Прикольное ощущение – быть востребованной. Интересной мужчине. Мужчинам. Не одному.
Я успела только разогреть ужин, а поесть уже не успела – телефон запиликал вызовом в скайпе.
Под упрекающим взглядом мамы – ужин готовила она, и сегодня была ее фирменная курица на соли, я смоталась в свою комнату.
– Привет, – раздался мужской голос, и сразу замигало требование видеозвонка.
– У меня интернет плохой, – соврала я и приняла только аудиовызов.
Но Костя все равно включил свою камеру.
За столом сидел вполне себе симпатичный мужик. Прямо совсем окей, – и волосы длинные, и вместо черной эспаньолки, что была на фотографиях, – просто сексуальная небритость. Можно было, конечно, поискать в нем недостатки, но я решила не зажираться.
– Костя. – Его руки вертели, крутили, перекладывали предметы на столе, за которым он сидел. – А ты, наверное, Соня? Я буду на «ты», хорошо? Я как-то отвык от ваших церемоний. Ну что, Соня…
Он посмотрел в камеру на одну секунду, а потом снова уставился на свои беспокойные руки.
– Привет, – сказала я.
– О, какой приятный голосок. – Он откинулся на стуле и как будто расслабился. – Ну что, Соня, расскажи мне, как тебе живется. Была замужем?
– Нет, – поежилась я.
Я помнила истину про то, что после тридцати свидания больше напоминают собеседования, но как-то он совсем прямо…
– А я вот был.

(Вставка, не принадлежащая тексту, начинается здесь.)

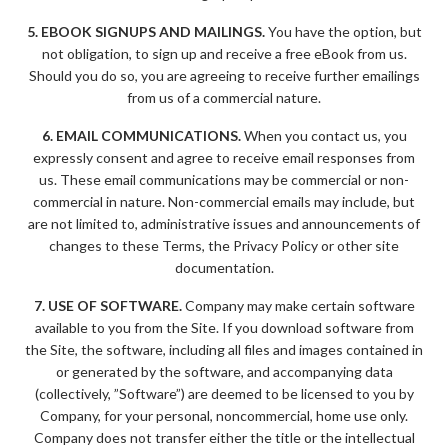
5. EBOOK SIGNUPS AND MAILINGS.
You have the option, but
not obligation, to sign up and receive a free eBook from us.
Should you do so, you are agreeing to receive further emailings
from us of a commercial nature.
6. EMAIL COMMUNICATIONS.
When you contact us, you
expressly consent and agree to receive email responses from
us. These email communications may be commercial or non-
commercial in nature. Non-commercial emails may include, but
are not limited to, administrative issues and announcements of
changes to these Terms, the Privacy Policy or other site
documentation.
7. USE OF SOFTWARE.
Company may make certain software
available to you from the Site. If you download software from
the Site, the software, including all files and images contained in
or generated by the software, and accompanying data
(collectively, ”Software”) are deemed to be licensed to you by
Company, for your personal, noncommercial, home use only.
Company does not transfer either the title or the intellectual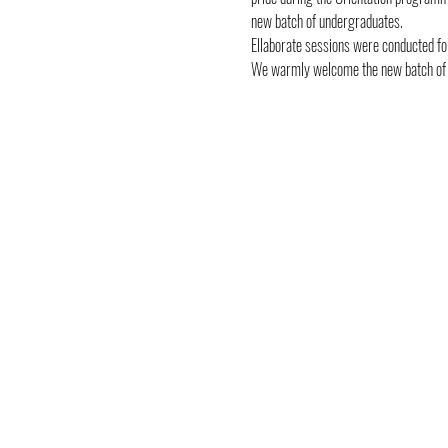
new batch of undergraduates.
Ellaborate sessions were conducted for
We warmly welcome the new batch of yo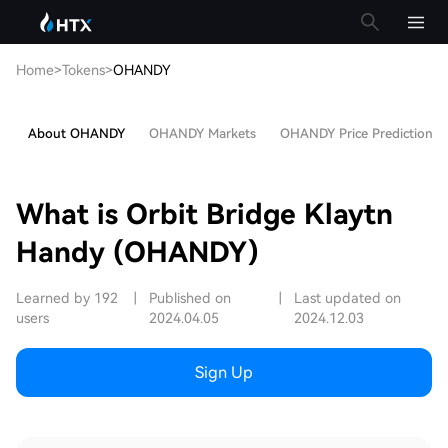
Home
>
Tokens
>
OHANDY
About OHANDY
OHANDY Markets
OHANDY Price Prediction
What is Orbit Bridge Klaytn
Handy (OHANDY)
Learned by 192
|
Published on
|
Last updated on
users
2024.04.05
2024.12.03
Sign Up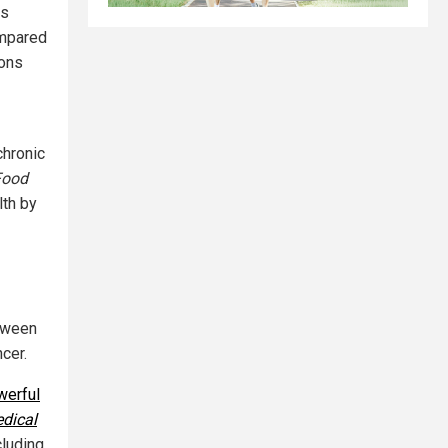
ns
ompared
ions
 chronic
Food
lth by
etween
cer.
werful
edical
cluding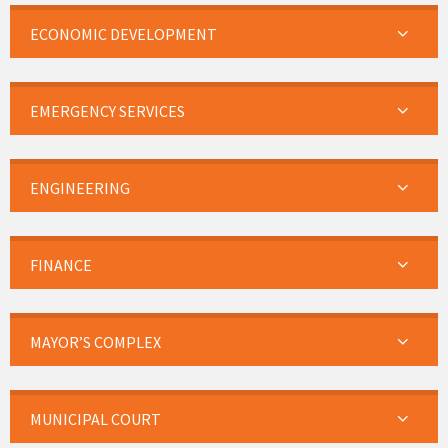
ECONOMIC DEVELOPMENT
EMERGENCY SERVICES
ENGINEERING
FINANCE
MAYOR’S COMPLEX
MUNICIPAL COURT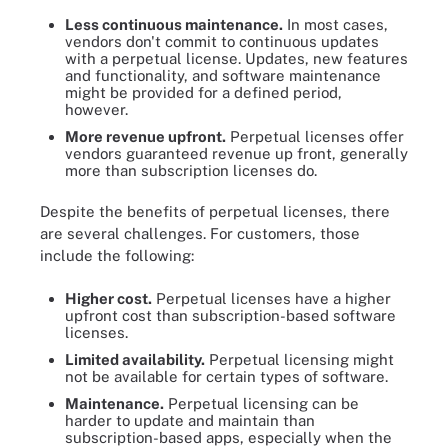
Less continuous maintenance.
In most cases,
vendors don't commit to continuous updates
with a perpetual license. Updates, new features
and functionality, and software maintenance
might be provided for a defined period,
however.
More revenue upfront.
Perpetual licenses offer
vendors guaranteed revenue up front, generally
more than subscription licenses do.
Despite the benefits of perpetual licenses, there
are several challenges. For customers, those
include the following:
Higher cost.
Perpetual licenses have a higher
upfront cost than subscription-based software
licenses.
Limited availability.
Perpetual licensing might
not be available for certain types of software.
Maintenance.
Perpetual licensing can be
harder to update and maintain than
subscription-based apps, especially when the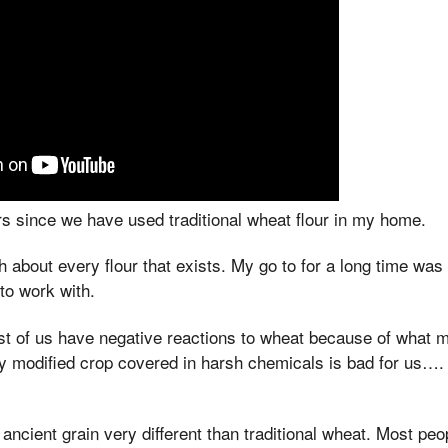
rs since we have used traditional wheat flour in my home.
 about every flour that exists. My go to for a long time was 
t to work with.
ost of us have negative reactions to wheat because of what m
ly modified crop covered in harsh chemicals is bad for us….
 ancient grain very different than traditional wheat. Most peo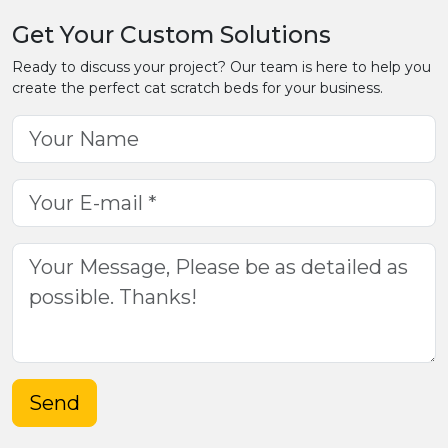
Get Your Custom Solutions
Ready to discuss your project? Our team is here to help you
create the perfect cat scratch beds for your business.
Send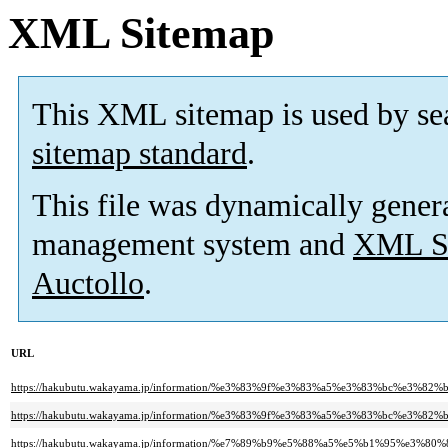
XML Sitemap
This XML sitemap is used by se
sitemap standard
.
This file was dynamically gener
management system and
XML Si
Auctollo
.
URL
https://hakubutu.wakayama.jp/information/%e3%83%9f%e3%83%a5%e3%83%bc
https://hakubutu.wakayama.jp/information/%e3%83%9f%e3%83%a5%e3%83%bc
https://hakubutu.wakayama.jp/information/%e7%89%b9%e5%88%a5%e5%b1%95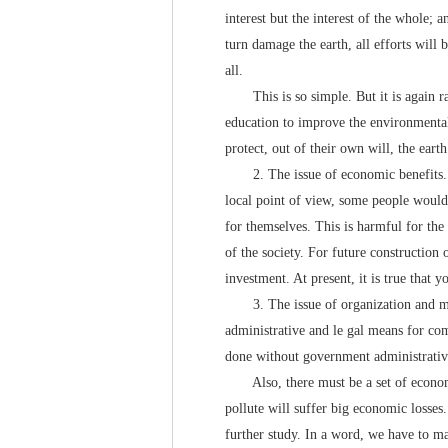
interest but the interest of the whole; 
turn damage the earth, all efforts will
all.
This is so simple. But it is again rat
education to improve the environmental
protect, out of their own will, the ear
2. The issue of economic benefits. Fr
local point of view, some people would 
for themselves. This is harmful for the 
of the society. For future construction 
investment. At present, it is true that
3. The issue of organization and man
administrative and le gal means for co
done without government administrative 
Also, there must be a set of economi
pollute will suffer big economic losses.
further study. In a word, we have to mak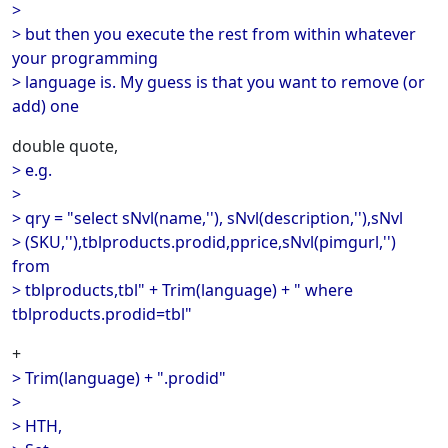
>
> but then you execute the rest from within whatever
your programming
> language is. My guess is that you want to remove (or
add) one
double quote,
> e.g.
>
> qry = "select sNvl(name,''), sNvl(description,''),sNvl
> (SKU,''),tblproducts.prodid,pprice,sNvl(pimgurl,'')
from
> tblproducts,tbl" + Trim(language) + " where
tblproducts.prodid=tbl"
+
> Trim(language) + ".prodid"
>
> HTH,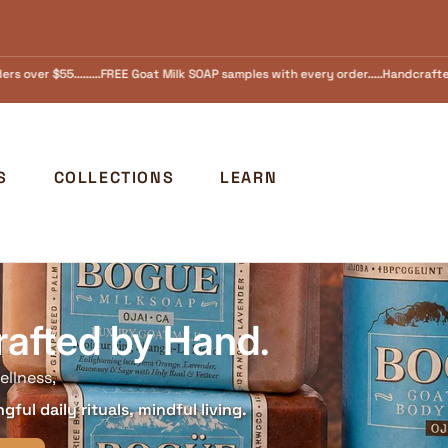
les with every order.....Handcrafted in Ojai, California Since 1973 FREE SHIPPI
S
COLLECTIONS
LEARN
rafted by Hand.
ellness,
ful daily rituals, mindful living.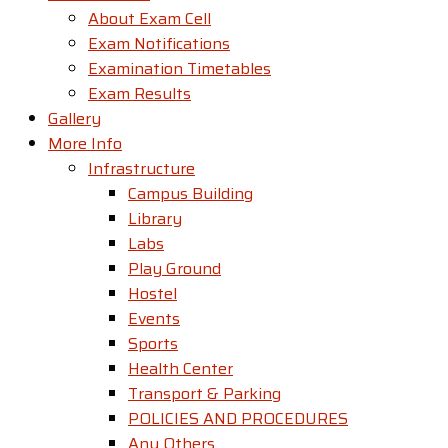
About Exam Cell
Exam Notifications
Examination Timetables
Exam Results
Gallery
More Info
Infrastructure
Campus Building
Library
Labs
Play Ground
Hostel
Events
Sports
Health Center
Transport & Parking
POLICIES AND PROCEDURES
Any Others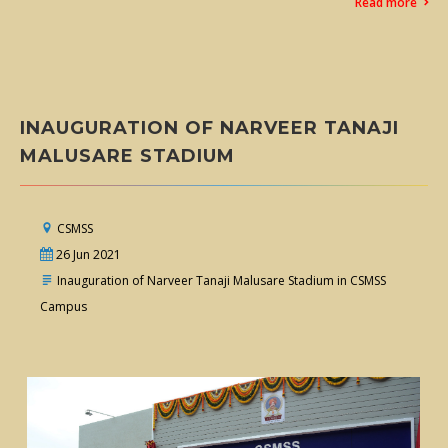
Read more
INAUGURATION OF NARVEER TANAJI
MALUSARE STADIUM
CSMSS
26 Jun 2021
Inauguration of Narveer Tanaji Malusare Stadium in CSMSS
Campus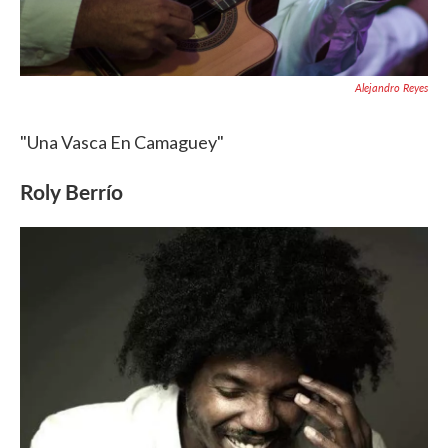
Alejandro Reyes
"Una Vasca En Camaguey"
Roly Berrío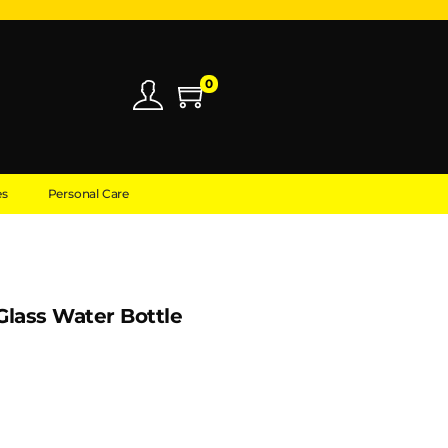
0
es
Personal Care
lass Water Bottle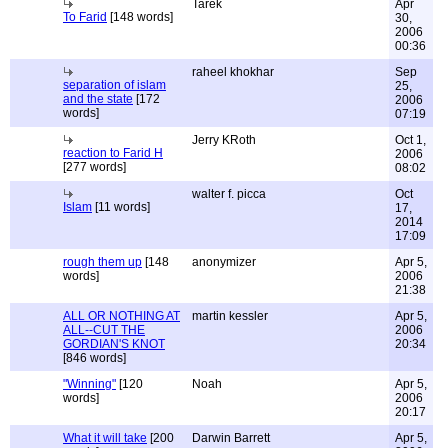
Tarek
Apr
To Farid
[148 words]
30,
2006
00:36
raheel khokhar
Sep
separation of islam
25,
and the state
[172
2006
words]
07:19
Jerry KRoth
Oct 1,
reaction to Farid H
2006
[277 words]
08:02
walter f. picca
Oct
Islam
[11 words]
17,
2014
17:09
rough them up
[148
anonymizer
Apr 5,
words]
2006
21:38
ALL OR NOTHING AT
martin kessler
Apr 5,
ALL--CUT THE
2006
GORDIAN'S KNOT
20:34
[846 words]
"Winning"
[120
Noah
Apr 5,
words]
2006
20:17
What it will take
[200
Darwin Barrett
Apr 5,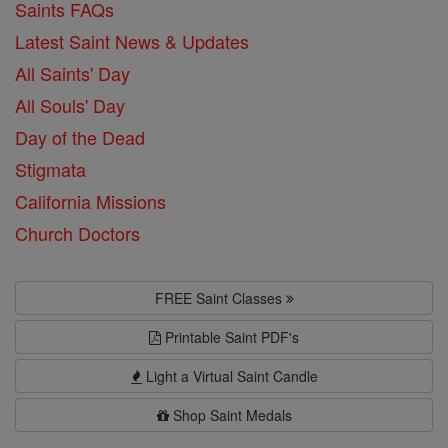
Saints FAQs
Latest Saint News & Updates
All Saints' Day
All Souls' Day
Day of the Dead
Stigmata
California Missions
Church Doctors
FREE Saint Classes
Printable Saint PDF's
Light a Virtual Saint Candle
Shop Saint Medals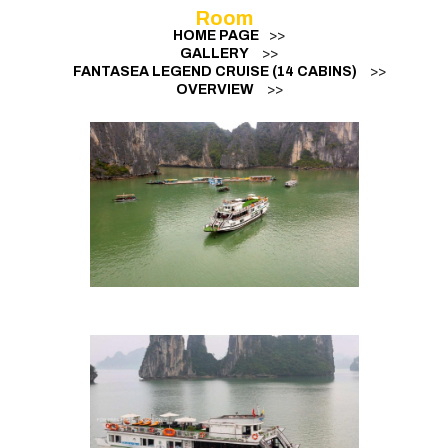
Room
HOME PAGE
>>
GALLERY
>>
FANTASEA LEGEND CRUISE (14 CABINS)
>>
OVERVIEW
>>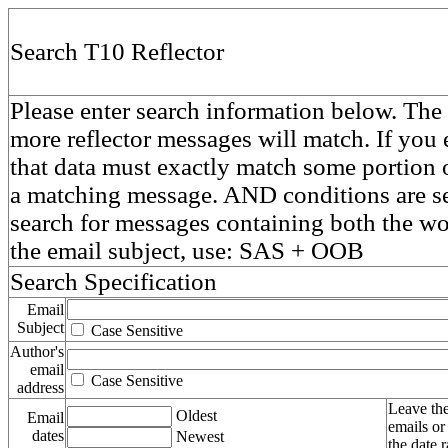
Search T10 Reflector
Please enter search information below. The 
more reflector messages will match. If you e
that data must exactly match some portion o
a matching message. AND conditions are se
search for messages containing both the 
the email subject, use: SAS + OOB
Search Specification
Email
Subject
Case Sensitive
Author's
email
Case Sensitive
address
Leave the
Oldest
Email
emails or
dates
Newest
the date 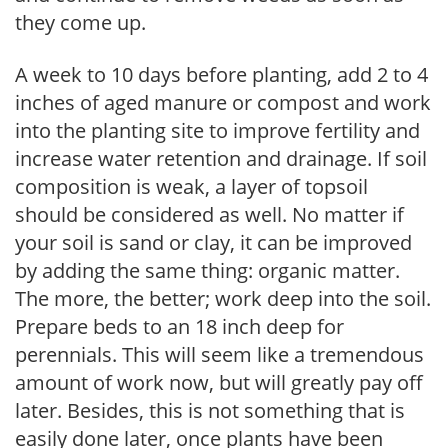
they come up.
A week to 10 days before planting, add 2 to 4
inches of aged manure or compost and work
into the planting site to improve fertility and
increase water retention and drainage. If soil
composition is weak, a layer of topsoil
should be considered as well. No matter if
your soil is sand or clay, it can be improved
by adding the same thing: organic matter.
The more, the better; work deep into the soil.
Prepare beds to an 18 inch deep for
perennials. This will seem like a tremendous
amount of work now, but will greatly pay off
later. Besides, this is not something that is
easily done later, once plants have been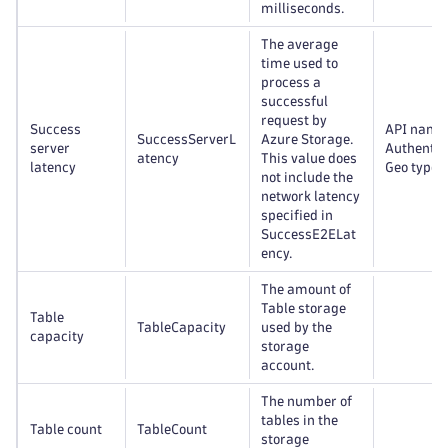
milliseconds.
The average
time used to
process a
successful
request by
Success
API name
SuccessServerL
Azure Storage.
server
Authentic
atency
This value does
latency
Geo type
not include the
network latency
specified in
SuccessE2ELat
ency.
The amount of
Table storage
Table
TableCapacity
used by the
capacity
storage
account.
The number of
tables in the
Table count
TableCount
storage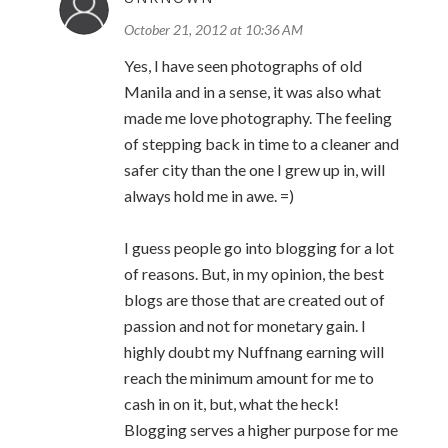
October 21, 2012 at 10:36 AM
Yes, I have seen photographs of old
Manila and in a sense, it was also what
made me love photography. The feeling
of stepping back in time to a cleaner and
safer city than the one I grew up in, will
always hold me in awe. =)
I guess people go into blogging for a lot
of reasons. But, in my opinion, the best
blogs are those that are created out of
passion and not for monetary gain. I
highly doubt my Nuffnang earning will
reach the minimum amount for me to
cash in on it, but, what the heck!
Blogging serves a higher purpose for me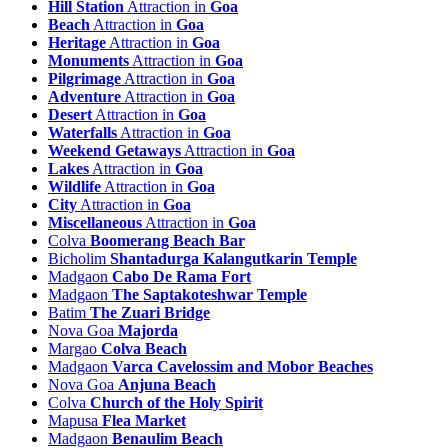
Hill Station
Attraction in
Goa
Maina Tourism
Beach
Attraction in
Goa
Majorda Beach Tourism
Heritage
Attraction in
Goa
Malar Tourism
Monuments
Attraction in
Goa
Malbona Tourism
Pilgrimage
Attraction in
Goa
Malcopona Tourism
Adventure
Attraction in
Goa
Mandrem Tourism
Desert
Attraction in
Goa
Mandur Tourism
Waterfalls
Attraction in
Goa
Mapusa Tourism
Weekend Getaways
Attraction in
Goa
Mardol Tourism
Lakes
Attraction in
Goa
Margao Tourism
Wildlife
Attraction in
Goa
Marmagao Tourism
City
Attraction in
Goa
Marn Tourism
Miscellaneous
Attraction in
Goa
Maulinguem Tourism
Colva
Boomerang Beach Bar
Maus Tourism
Bicholim
Shantadurga Kalangutkarin Temple
Melcornem Tourism
Madgaon
Cabo De Rama Fort
Merces Tourism
Madgaon
The Saptakoteshwar Temple
Miramar Tourism
Batim
The Zuari Bridge
Mobar Tourism
Nova Goa
Majorda
Moira Tourism
Margao
Colva Beach
Molem Tourism
Madgaon
Varca Cavelossim and Mobor Beaches
Mopa Tourism
Nova Goa
Anjuna Beach
Moriem Tourism
Colva
Church of the Holy Spirit
Mormugao Tourism
Mapusa
Flea Market
Morpirla Tourism
Madgaon
Benaulim Beach
Muguli Tourism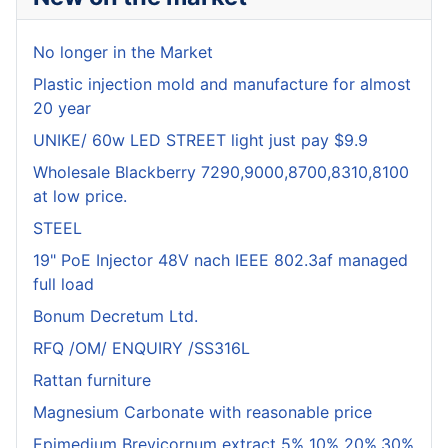
No longer in the Market
Plastic injection mold and manufacture for almost
20 year
UNIKE/ 60w LED STREET light just pay $9.9
Wholesale Blackberry 7290,9000,8700,8310,8100
at low price.
STEEL
19" PoE Injector 48V nach IEEE 802.3af managed
full load
Bonum Decretum Ltd.
RFQ /OM/ ENQUIRY /SS316L
Rattan furniture
Magnesium Carbonate with reasonable price
Epimedium Brevicornum extract 5% 10% 20%,30%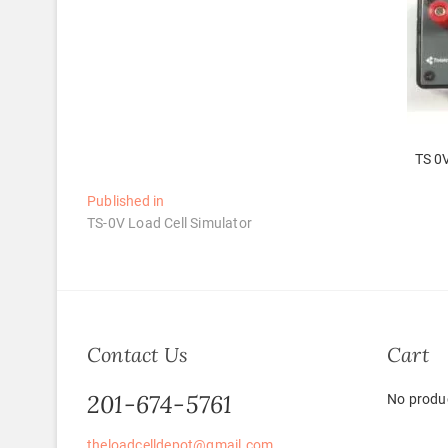
TS 0V
Post
Published in
TS-0V Load Cell Simulator
navigation
Contact Us
Cart
201-674-5761
No produc
theloadcelldepot@gmail.com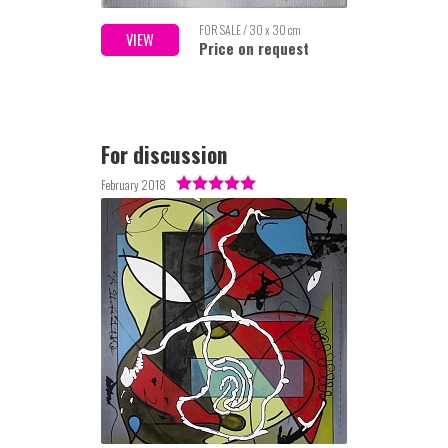
FOR SALE / 30 x 30 cm
VIEW
Price on request
For discussion
February 2018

Не замужем, а женат, конечно, ты не думай, я тут не совсем оевропеился. Но условия развода тут такие, что ой. Права женщин, ты понимаешь, у мужчин все отобрать и им отдать.
– Угу, – сказала я. Ну пострадал человек, бывает.
– Понимаешь… – он устроился поудобнее, а пальцы наконец обрели цель – появилась упаковка табака, пачка бумаги, машинка для самокруток, и Костя стал вертеть их автоматически, почти не глядя. Зато было ясно, что это раньше была за суета – он делал то же самое, но в воображении, как актерское упражнение. – Я ведь первый сюда приехал, ее потом привез. Мне все говорили, зачем тебе свой самовар, найди тут нормальную, восточные немки почти как наши. Но я же обещал ей, что наши дети вырастут в нормальной стране. Через год она уже не носила каблуки и не красилась. Через два даже платья перестала надевать, нашла работу, стала на меня покрикивать. Через три оказалось, что я, оказывается, не могу составить конкуренцию самому паршивому дойчу. А ведь в России за ней очереди тоже не стояли!
– Угу, – сказала я.
– А женщина ведь должна быть какая? А? Какая? – Он скрутил несколько папирос, взял одну, прикурил от спички, глядя куда-то вверх, словно там была нарисована какая-то правильная женщина. – Она должна быть легкая, воздушная, беззаботная! Женственная, понимаешь? И чтобы все домашние дела она делала, не теряя этой женственности! Без вот этого нытья, что надоело готовить или полы мыть тяжело. Если тебе тяжело любимому мужчине готовить, ты ведь его не любишь!